La semaine des quatre jours en primaire à la rentrée 2008 divise

Publié le par webmaster

La décision d'instaurer la semaine de quatre jours pour le primaire dès la rentrée 2008 "sans concertation" suscite la critique des syndicats enseignants et des associations de parents. Le ministère de l'Education nationale a annoncé vendredi que tous les élèves de primaire suivront une semaine de quatre jours à la rentrée 2008, avec la suppression de deux heures de cours hebdomadaires, afin de mettre fin "à une grande confusion". Aucune comission nommée par Sarko? Etonnant pour un sujet aussi important!...

Arguant qu'il faut "permettre aux familles de se retrouver" et mettre fin à une situation "incohérente", le ministère de Xavier Darcos précise que les élèves passeront de 936 heures de cours par an à 864 heures, avec la suppression de deux heures par semaine. Désormais, tous les élèves effectueront leur rentrée et partiront en vacances en même temps. Supprimer 2 heures par semaine.. Pour quelles matières?

Jeudi soir, M. Darcos avait annoncé la suppression des cours le samedi matin à l'école primaire dès la rentrée 2008, souhaitant l'étendre "très vite" au collège. Les heures libérées le samedi matin seront dédiées aux "15% d'élèves qui sont en très grande difficulté scolaire".

"Les modalités pratiques de cette mesure seront discutées avec les partenaires syndicaux, les représentants de parents d'élèves et des familles", indique vendredi le ministère dans son communiqué. Une réponse est prévue "fin octobre en même temps que les autres mesures visant l'école primaire".

Le président de la Fédération des conseils de parents d'élèves (FCPE, principale organisation de parents de l'enseignement public) Farid Amana a regretté cette décision alors même que le ministre connaissait "la position" de la FCPE opposée à la semaine des quatre jours. "Le coup de sifflet est donné (...) sans débat et sans en examiner les conséquences concrètes".

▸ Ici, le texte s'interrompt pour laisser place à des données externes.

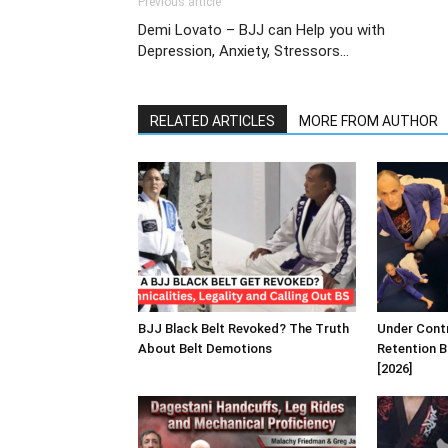
Previous article
Demi Lovato – BJJ can Help you with
Depression, Anxiety, Stressors…
RELATED ARTICLES
MORE FROM AUTHOR
BJJ Black Belt Revoked? The Truth
Under Contr
About Belt Demotions
Retention B
[2026]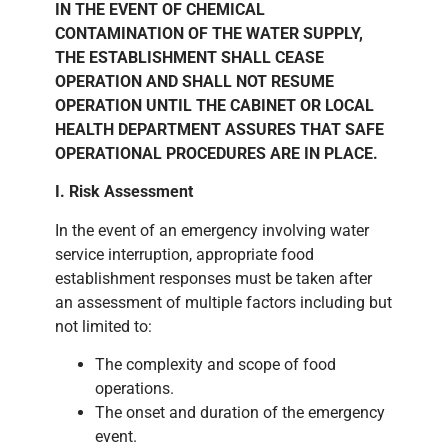
IN THE EVENT OF CHEMICAL
CONTAMINATION OF THE WATER SUPPLY,
THE ESTABLISHMENT SHALL CEASE
OPERATION AND SHALL NOT RESUME
OPERATION UNTIL THE CABINET OR LOCAL
HEALTH DEPARTMENT ASSURES THAT SAFE
OPERATIONAL PROCEDURES ARE IN PLACE.
I. Risk Assessment
In the event of an emergency involving water
service interruption, appropriate food
establishment responses must be taken after
an assessment of multiple factors including but
not limited to:
The complexity and scope of food
operations.
The onset and duration of the emergency
event.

"Je ne comprends pas comment vont fonctionner" les heures dégagées pour les élèves en difficulté, a-t-il déclaré à l'Associated Press, évoquant "une école à deux vitesses" avec "24 heures" par semaine pour les bons élèves et "26 heures pour les plus mauvais".

Quant au Syndicat national unitaire des instituteurs (SNUIpp, principal syndicat catégoriel), son secrétaire général Gilles Moindrot a expliqué à l'AP qu'il aurait "préféré une concertation sur ce sujet important". "On souhaite en connaître les modalités" car cette mesure aura "des conséquences sur les programmes et les matières enseignées".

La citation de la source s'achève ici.